図書部会ブックレビューvol.4

 

『沈黙』 遠藤周作

遠藤周作氏は、1955年「白い人」で芥川賞を受賞され、一貫した日本の精神風土とキリスト教の問題を追及する一方で、ユーモア作品、歴史小説も多数手がけた。『海と毒薬』『イエスの障害』『侍』『スキャンダル』等が主な作品である。

本書は、1587年から始まったとされるキリスト教迫害による弾圧が行われて以来、布教活動が困難となった日本を舞台に新たに派遣された司祭を中心にドラマチックなストーリーとして語られている。

『沈黙』では、司祭がキリスト教を信仰する日本人が迫害を受ける都度、黙したままでいる神の存在について疑問を抱く描写が複数あげられている。その他にも人と宗教の関係における葛藤があり、それがストーリーのドラマ性を強調する中心となっている。その中で印象が強かった場面が弾圧されるキリスト教徒の立場の中にも、強い者として屈することなく処罰を受けて殉教する者、弱い者として踏絵を踏んで屈してしまう者の視点が語られている箇所である。物語終始において、たびたび登場するキチジローという日本人が格子に囚われた司祭の下を訪れ、告悔をする場面では踏み絵を踏んだ者には、踏んだ者の言い分があったと、と「弱い者」の立場からの切実な訴えをしている。その場面は、日常で無意識のうちに視野から外されがちになる1つの人間の在り方と向かい合ったものとして、強く印象に残った。

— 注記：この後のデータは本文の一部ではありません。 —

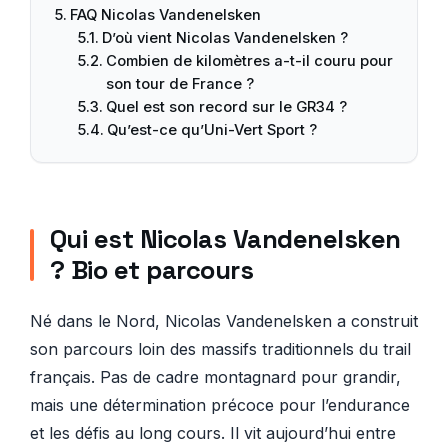
FAQ Nicolas Vandenelsken
D’où vient Nicolas Vandenelsken ?
Combien de kilomètres a-t-il couru pour
son tour de France ?
Quel est son record sur le GR34 ?
Qu’est-ce qu’Uni-Vert Sport ?
Qui est Nicolas Vandenelsken
? Bio et parcours
Né dans le Nord, Nicolas Vandenelsken a construit
son parcours loin des massifs traditionnels du trail
français. Pas de cadre montagnard pour grandir,
mais une détermination précoce pour l’endurance
et les défis au long cours. Il vit aujourd’hui entre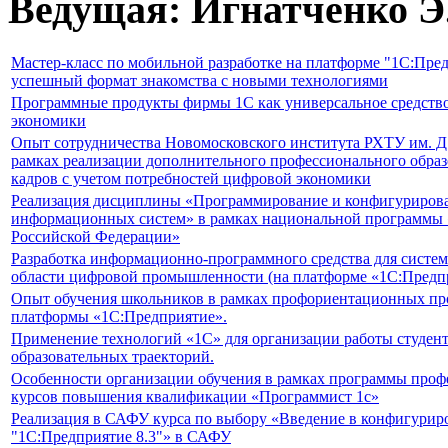
Ведущая: Игнатченко Э
Мастер-класс по мобильной разработке на платформе "1С:Пред
успешный формат знакомства с новыми технологиями
Программные продукты фирмы 1С как универсальное средство
экономики
Опыт сотрудничества Новомосковского института РХТУ им. Д
рамках реализации дополнительного профессионального образ
кадров с учетом потребностей цифровой экономики
Реализация дисциплины «Программирование и конфигуриров
информационных систем» в рамках национальной программы
Российской Федерации»
Разработка информационно-программного средства для система
области цифровой промышленности (на платформе «1С:Предп
Опыт обучения школьников в рамках профориентационных пр
платформы «1С:Предприятие».
Применение технологий «1С» для организации работы студен
образовательных траекторий.
Особенности организации обучения в рамках программы проф
курсов повышения квалификации «Программист 1с»
Реализация в САФУ курса по выбору «Введение в конфигурир
"1С:Предприятие 8.3"» в САФУ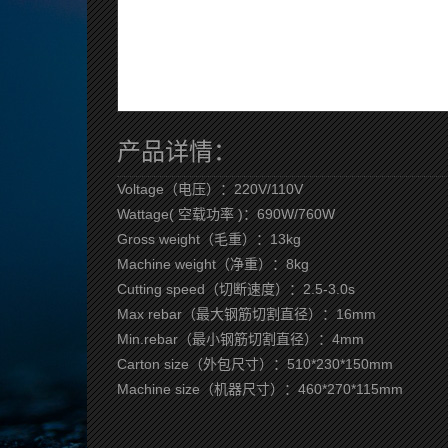
产品详情：
Voltage（电压）：220V/110V
Wattage( 空载功率 )：690W/760W
Gross weight（毛重）：13kg
Machine weight（净重）：8kg
Cutting speed（切断速度）：2.5-3.0s
Max rebar（最大钢筋切割直径）：16mm
Min.rebar（最小钢筋切割直径）：4mm
Carton size（外包尺寸）：510*230*150mm
Machine size（机器尺寸）：460*270*115mm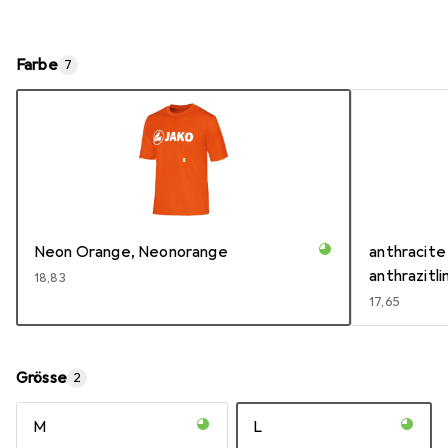
Farbe
7
Neon Orange, Neonorange
anthracite 
anthrazitl
EUR
18,83
Grau
EUR
17,65
Grösse
2
M
L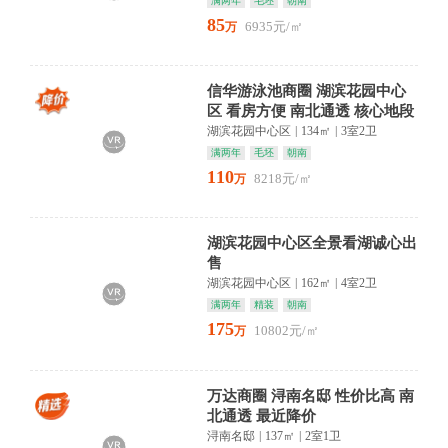
满两年
毛坯
朝南
85
6935元/㎡
万
信华游泳池商圈 湖滨花园中心
区 看房方便 南北通透 核心地段
湖滨花园中心区
|
134㎡
|
3室2卫
满两年
毛坯
朝南
110
8218元/㎡
万
湖滨花园中心区全景看湖诚心出
售
湖滨花园中心区
|
162㎡
|
4室2卫
满两年
精装
朝南
175
10802元/㎡
万
万达商圈 浔南名邸 性价比高 南
北通透 最近降价
浔南名邸
|
137㎡
|
2室1卫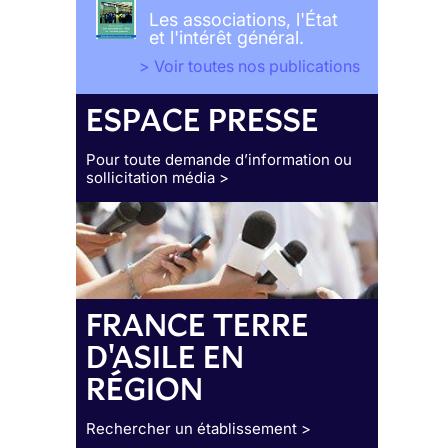
Les associations, l'État
et l'intérêt général.
> Voir toutes nos publications
ESPACE PRESSE
Pour toute demande d’information ou
sollicitation média >
FRANCE TERRE
D'ASILE EN
RÉGION
Rechercher un établissement >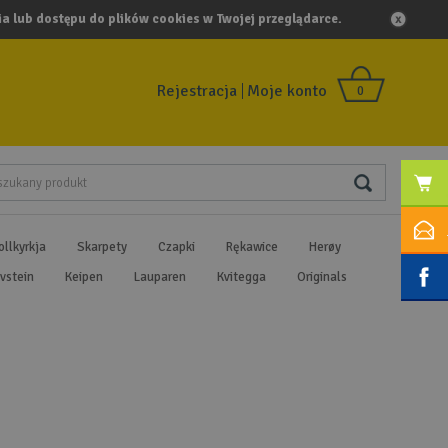
a lub dostępu do plików cookies w Twojej przeglądarce.
Rejestracja
Moje konto
0
ollkyrkja
Skarpety
Czapki
Rękawice
Herøy
vstein
Keipen
Lauparen
Kvitegga
Originals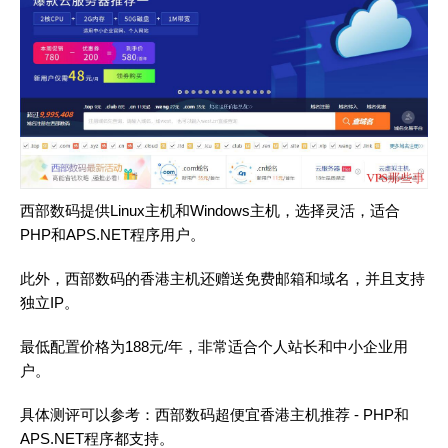
西部数码提供Linux主机和Windows主机，选择灵活，适合
PHP和APS.NET程序用户。
此外，西部数码的香港主机还赠送免费邮箱和域名，并且支持
独立IP。
最低配置价格为188元/年，非常适合个人站长和中小企业用
户。
具体测评可以参考：
西部数码超便宜香港主机推荐 - PHP和
APS.NET程序都支持
。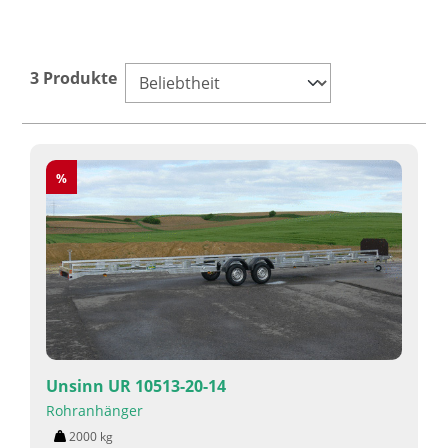
3 Produkte
Rabatt
%
Unsinn UR 10513-20-14
Rohranhänger
2000
kg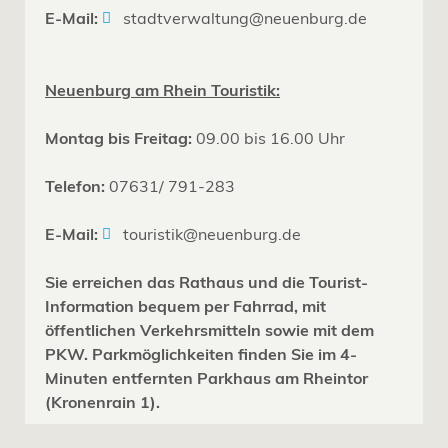
E-Mail:
stadtverwaltung@neuenburg.de
Neuenburg am Rhein Touristik:
Montag bis Freitag:
09.00 bis 16.00 Uhr
Telefon:
07631/ 791-283
E-Mail:
touristik@neuenburg.de
Sie erreichen das Rathaus und die Tourist-
Information bequem per Fahrrad, mit
öffentlichen Verkehrsmitteln sowie mit dem
PKW. Parkmöglichkeiten finden Sie im 4-
Minuten entfernten Parkhaus am Rheintor
(Kronenrain 1).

宗教者は、世間一般だと融通の利かない盲信する者、という認識が少なからずされている。宗教について教義や論理という視点だけでなく、ドラマ的な物語から見ることが出来る点において『沈黙』はお薦めしたい一冊だ。

〈書籍〉

遠藤周作『沈黙』、新潮社、2010年

定価:本体550円(税別)

無題

(記事:帰依龍馬)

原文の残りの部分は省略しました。